### Activity
Print the records below exactly, from the line containing "but, by God's" down to the line containing "ime, treat them", both lines included, and omit every picture.

*** The input ***

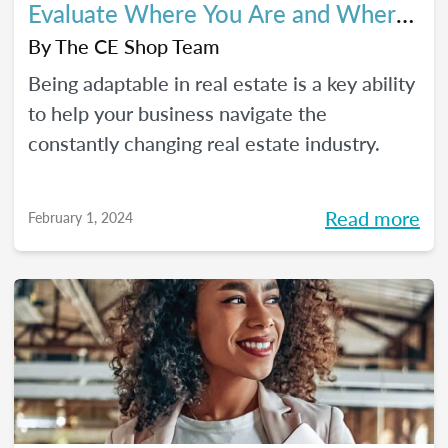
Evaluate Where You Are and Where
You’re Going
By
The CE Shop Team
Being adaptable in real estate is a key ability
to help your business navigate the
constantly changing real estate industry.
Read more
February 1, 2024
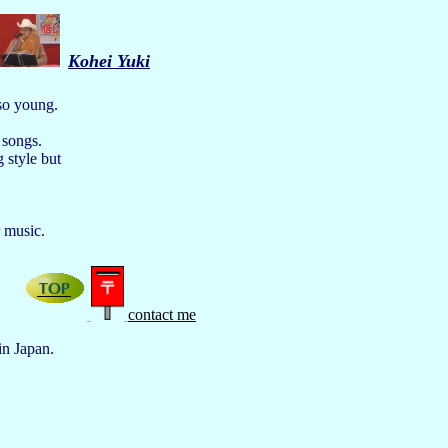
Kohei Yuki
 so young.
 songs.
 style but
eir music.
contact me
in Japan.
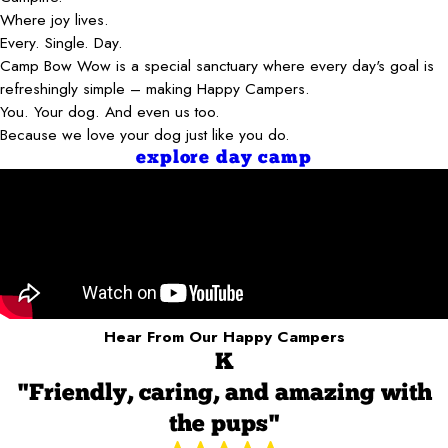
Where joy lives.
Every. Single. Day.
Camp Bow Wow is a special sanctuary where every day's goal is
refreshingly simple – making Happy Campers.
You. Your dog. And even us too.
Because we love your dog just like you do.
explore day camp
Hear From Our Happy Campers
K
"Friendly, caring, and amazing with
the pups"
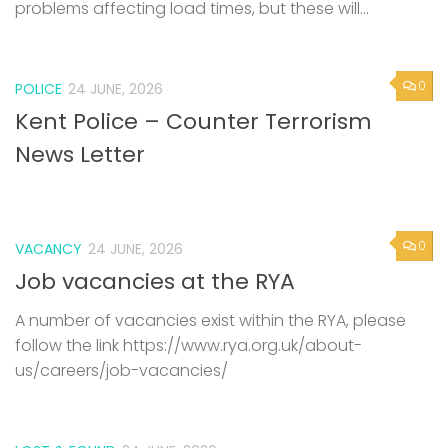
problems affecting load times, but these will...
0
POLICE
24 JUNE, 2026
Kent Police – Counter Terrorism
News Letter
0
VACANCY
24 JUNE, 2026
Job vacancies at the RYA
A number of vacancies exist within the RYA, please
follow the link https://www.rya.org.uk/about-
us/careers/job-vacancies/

*** End of The input ***
*** The input ***

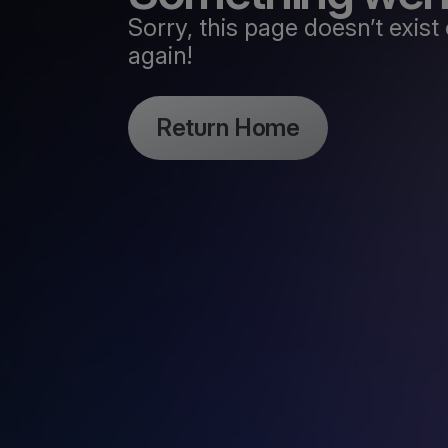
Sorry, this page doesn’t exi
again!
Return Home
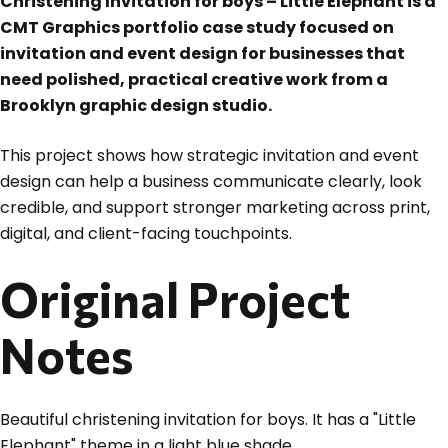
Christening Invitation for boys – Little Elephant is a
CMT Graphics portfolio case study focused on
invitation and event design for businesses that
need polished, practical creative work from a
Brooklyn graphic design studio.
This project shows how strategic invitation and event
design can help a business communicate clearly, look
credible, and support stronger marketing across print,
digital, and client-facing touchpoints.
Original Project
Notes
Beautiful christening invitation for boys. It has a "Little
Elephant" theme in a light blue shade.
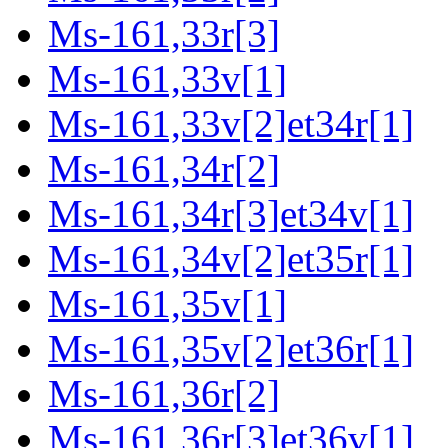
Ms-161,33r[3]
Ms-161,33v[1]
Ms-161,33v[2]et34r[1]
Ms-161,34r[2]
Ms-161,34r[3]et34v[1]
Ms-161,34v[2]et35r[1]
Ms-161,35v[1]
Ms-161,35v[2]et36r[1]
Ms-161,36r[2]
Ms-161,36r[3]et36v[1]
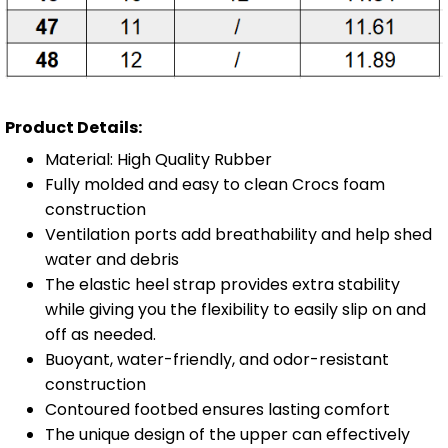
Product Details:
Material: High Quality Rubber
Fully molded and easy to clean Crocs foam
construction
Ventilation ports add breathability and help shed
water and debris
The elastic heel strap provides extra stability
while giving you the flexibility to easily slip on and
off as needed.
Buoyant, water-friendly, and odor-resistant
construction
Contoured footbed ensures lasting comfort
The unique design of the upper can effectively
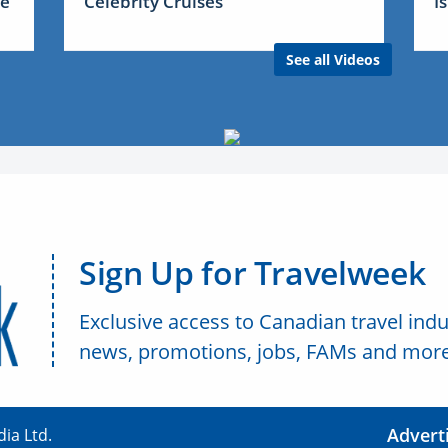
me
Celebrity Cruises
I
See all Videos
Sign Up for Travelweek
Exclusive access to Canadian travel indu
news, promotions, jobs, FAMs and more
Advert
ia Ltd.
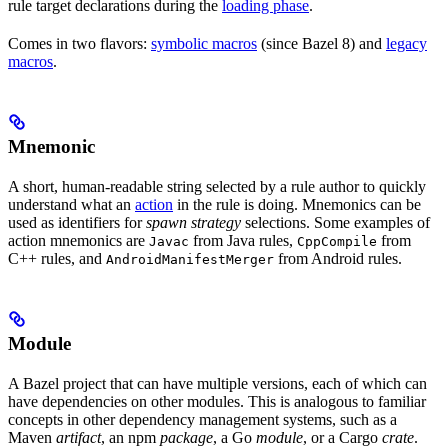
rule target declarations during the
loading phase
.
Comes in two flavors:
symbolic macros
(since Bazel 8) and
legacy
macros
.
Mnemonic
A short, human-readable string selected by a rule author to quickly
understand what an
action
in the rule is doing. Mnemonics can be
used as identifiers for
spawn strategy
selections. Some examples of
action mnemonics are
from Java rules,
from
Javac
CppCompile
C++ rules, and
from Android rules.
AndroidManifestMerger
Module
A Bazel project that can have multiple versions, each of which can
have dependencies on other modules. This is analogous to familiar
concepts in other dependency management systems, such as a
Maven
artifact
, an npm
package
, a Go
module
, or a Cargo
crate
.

*** End of The input ***
*** The input ***

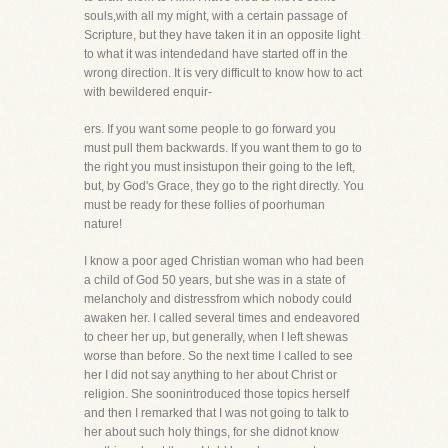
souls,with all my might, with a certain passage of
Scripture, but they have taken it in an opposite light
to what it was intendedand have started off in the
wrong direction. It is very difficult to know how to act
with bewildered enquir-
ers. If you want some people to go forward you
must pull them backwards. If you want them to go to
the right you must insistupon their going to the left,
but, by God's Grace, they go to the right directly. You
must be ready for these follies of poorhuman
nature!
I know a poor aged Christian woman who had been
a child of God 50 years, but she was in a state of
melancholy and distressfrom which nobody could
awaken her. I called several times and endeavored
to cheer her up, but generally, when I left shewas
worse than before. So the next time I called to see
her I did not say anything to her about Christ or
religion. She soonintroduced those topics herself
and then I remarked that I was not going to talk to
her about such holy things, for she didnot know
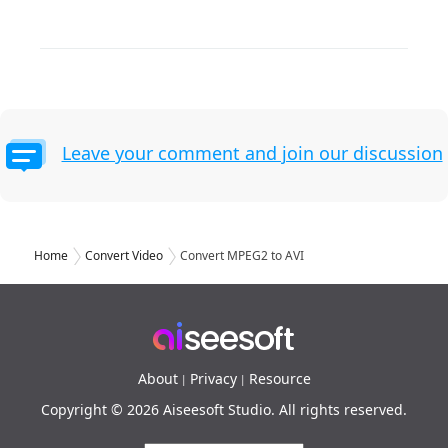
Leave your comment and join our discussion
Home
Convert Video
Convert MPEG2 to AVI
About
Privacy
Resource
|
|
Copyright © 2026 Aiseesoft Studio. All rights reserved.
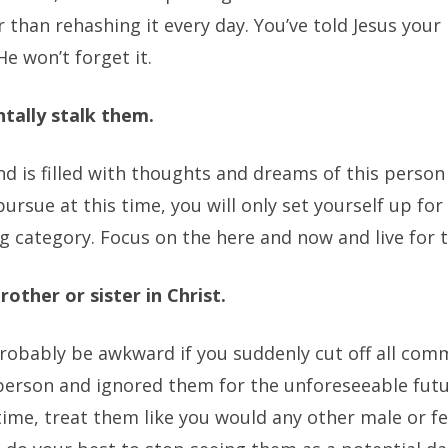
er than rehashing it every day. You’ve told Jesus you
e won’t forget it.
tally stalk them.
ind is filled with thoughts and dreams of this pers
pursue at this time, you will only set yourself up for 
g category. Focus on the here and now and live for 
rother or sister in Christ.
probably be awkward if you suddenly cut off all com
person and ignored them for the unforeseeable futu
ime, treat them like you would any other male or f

*** End of The input ***

### Solved problem
but, by God's Grace, they go to the right directly. You
must be ready for these follies of poorhuman
nature!
I know a poor aged Christian woman who had been
a child of God 50 years, but she was in a state of
melancholy and distressfrom which nobody could
awaken her. I called several times and endeavored
to cheer her up, but generally, when I left shewas
worse than before. So the next time I called to see
her I did not say anything to her about Christ or
religion. She soonintroduced those topics herself
and then I remarked that I was not going to talk to
her about such holy things, for she didnot know
Leave your comment and join our discussion
Home
Convert Video
Convert MPEG2 to AVI
About
Privacy
Resource
|
|
Copyright © 2026 Aiseesoft Studio. All rights reserved.
er than rehashing it every day. You’ve told Jesus you
e won’t forget it.
tally stalk them.
ind is filled with thoughts and dreams of this pers
pursue at this time, you will only set yourself up for 
g category. Focus on the here and now and live for 
rother or sister in Christ.
probably be awkward if you suddenly cut off all com
person and ignored them for the unforeseeable futu
ime, treat them like you would any other male or f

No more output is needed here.